Lorsque notre association Acrimed fut créée en 1996, nos combats étaient précurseurs. Critiquer les dérives médiatiques. Combattre l’appropriation des médias par les capitalistes. Dénoncer les mensonges d’État relayés par la presse inféodée aux gouvernements et aux intérêts militaires. S’attaquer à la « circulation circulaire de la désinformation ». Défendre la réappropriation démocratique des médias. Soutenir les journalistes face aux directions autoritaires. Proposer des outils pour reconstruire la presse.

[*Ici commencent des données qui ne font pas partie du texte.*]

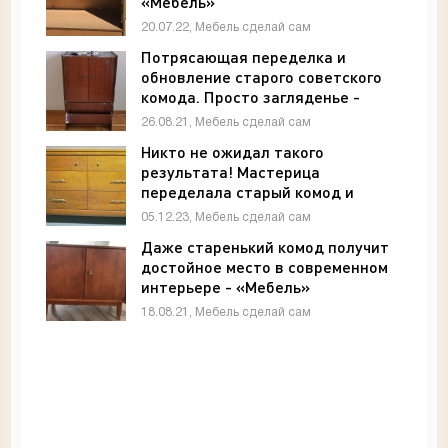
«Мебель»
20.07.22, Мебель сделай сам
Потрясающая переделка и
обновление старого советского
комода. Просто загляденье -
«Мебель»
26.08.21, Мебель сделай сам
Никто не ожидал такого
результата! Мастерица
переделала старый комод и
удивила всех - «Мебель»
05.12.23, Мебель сделай сам
Даже старенький комод получит
достойное место в современном
интерьере - «Мебель»
18.08.21, Мебель сделай сам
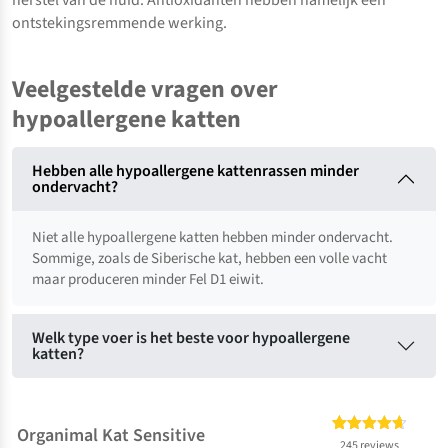
herstel van de huid. Antioxidanten hebben namelijk een
ontstekingsremmende werking.
Veelgestelde vragen over
hypoallergene katten
Hebben alle hypoallergene kattenrassen minder
ondervacht?
Niet alle hypoallergene katten hebben minder ondervacht.
Sommige, zoals de Siberische kat, hebben een volle vacht
maar produceren minder Fel D1 eiwit.
Welk type voer is het beste voor hypoallergene
katten?
Organimal Kat Sensitive
Gewaardeerd
245
245 reviews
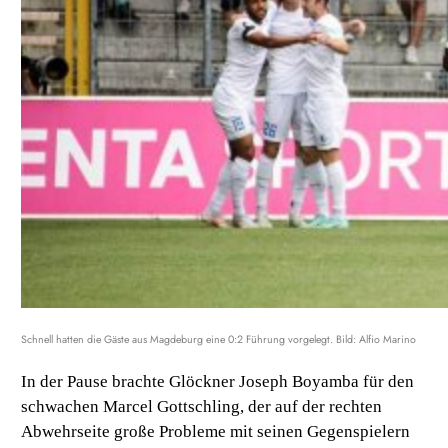
Schnell hatten die Gäste aus Magdeburg eine 0:2 Führung vorgelegt. Bild: Alfio Marino
In der Pause brachte Glöckner Joseph Boyamba für den
schwachen Marcel Gottschling, der auf der rechten
Abwehrseite große Probleme mit seinen Gegenspielern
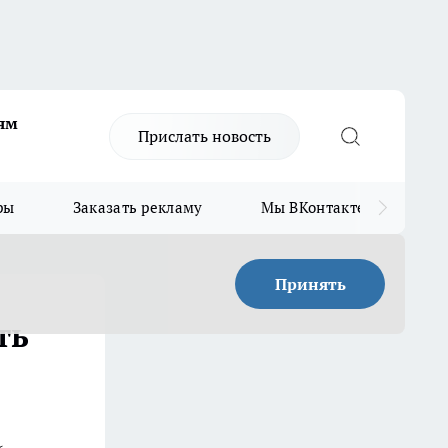
ям
Прислать новость
ры
Заказать рекламу
Мы ВКонтакте
Мы
Принять
ть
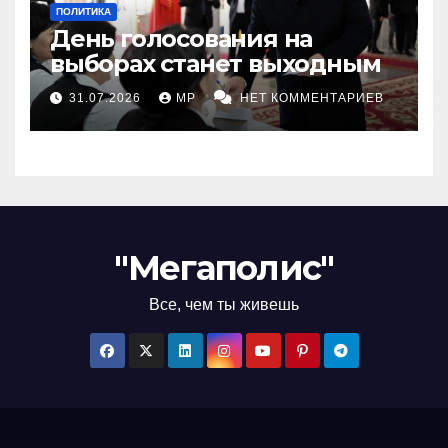
ПОЛИТИКА
День голосования на
выборах станет выходным
31.07.2026
MP
НЕТ КОММЕНТАРИЕВ
"Мегаполис"
Все, чем ты живешь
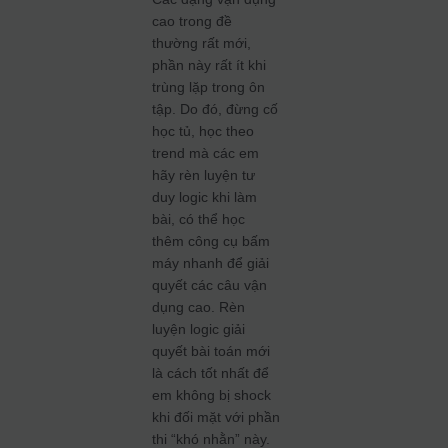
cao trong đề
thường rất mới,
phần này rất ít khi
trùng lặp trong ôn
tập. Do đó, đừng cố
học tủ, học theo
trend mà các em
hãy rèn luyện tư
duy logic khi làm
bài, có thể học
thêm công cụ bấm
máy nhanh để giải
quyết các câu vận
dụng cao. Rèn
luyện logic giải
quyết bài toán mới
là cách tốt nhất để
em không bị shock
khi đối mặt với phần
thi “khó nhằn” này.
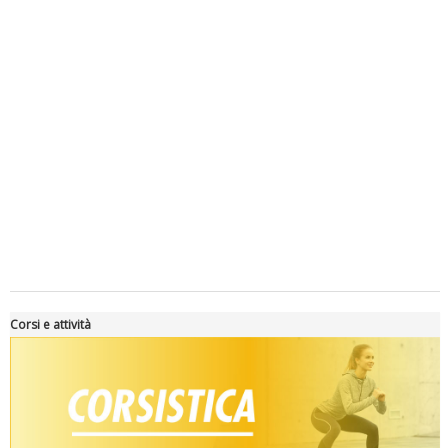
Luglio 2026: "Pensando con i piedi, si possono fare le
rivoluzioni"
Corsi e attività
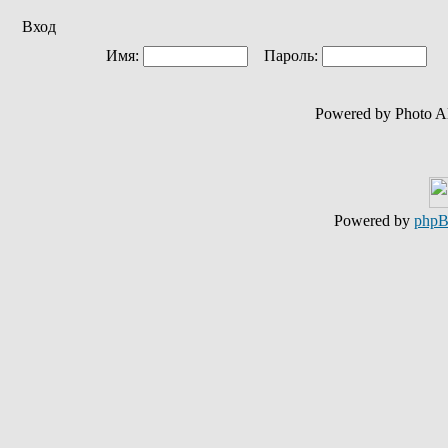
Вход
Имя:
Пароль:
Ав
Powered by Photo A
Powered by
php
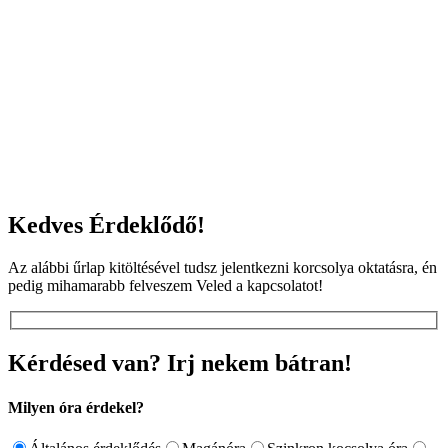
Kedves Érdeklődő!
Az alábbi űrlap kitöltésével tudsz jelentkezni korcsolya oktatásra, én
pedig mihamarabb felveszem Veled a kapcsolatot!
Kérdésed van? Irj nekem bátran!
Milyen óra érdekel?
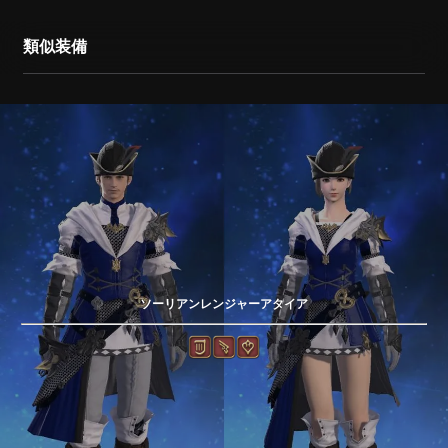
類似装備
ソーリアンレンジャーアタイア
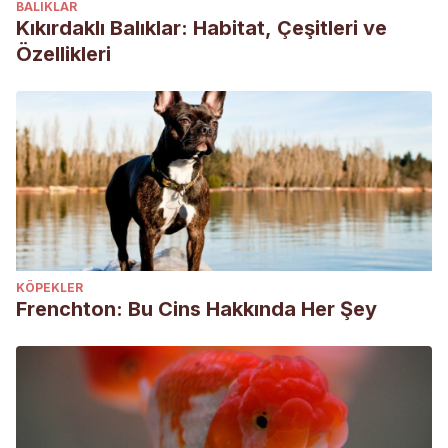
BALIKLAR
Kıkırdaklı Balıklar: Habitat, Çeşitleri ve
Özellikleri
KÖPEKLER
Frenchton: Bu Cins Hakkında Her Şey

Et s’élever contre toutes les formes de censure.
Agir. Critiquer. Proposer.
Et pour nous, l’évidence première était la défense de la liberté d’expression et de la liberté de la presse. Toujours. Le droit à la caricature, naturellement ; et à sa critique, inlassablement.
Comme en 2015, nous aurions aimé ne jamais avoir à le rappeler.
Un enseignant, Samuel Paty, qui avait montré des caricatures à ses élèves, a été assassiné par un intégriste islamiste. Encore une fois, un homme est mort, cinq ans après les attentats contre Charlie Hebdo. Nos pensées vont vers ce professeur, ses proches, ses collègues, ses élèves. Et aussi vers les journalistes et les dessinateurs qui, en France et partout dans le monde, ont péri pour avoir fait usage de leur liberté d’expression et pour avoir voulu informer.
Cet acte ignoble, et l’émotion qu’il a légitimement suscitée, ont été accompagnés de graves dérives médiatiques. Recherche obsessionnelle de boucs émissaires, stigmatisation des musulmans, déluge de fausses nouvelles ou d’informations non vérifiées, course aux « scoops », piétinement du pluralisme, mise en scène de « débats » où le commentaire hystérique prime sur la réflexion, surenchère sécuritaire et prescription de mesures liberticides, débats irresponsables sur de possibles renoncements provisoires ou partiels à l’État de droit…
L’instrumentalisation d’un drame ajoute du malheur au malheur. Ce contexte grave nous appelle à redoubler d’efforts dans notre critique des médias, et dans notre lutte contre toutes les menaces à la liberté d’expression.
Pour Acrimed, le combat continue. Et le travail est immense.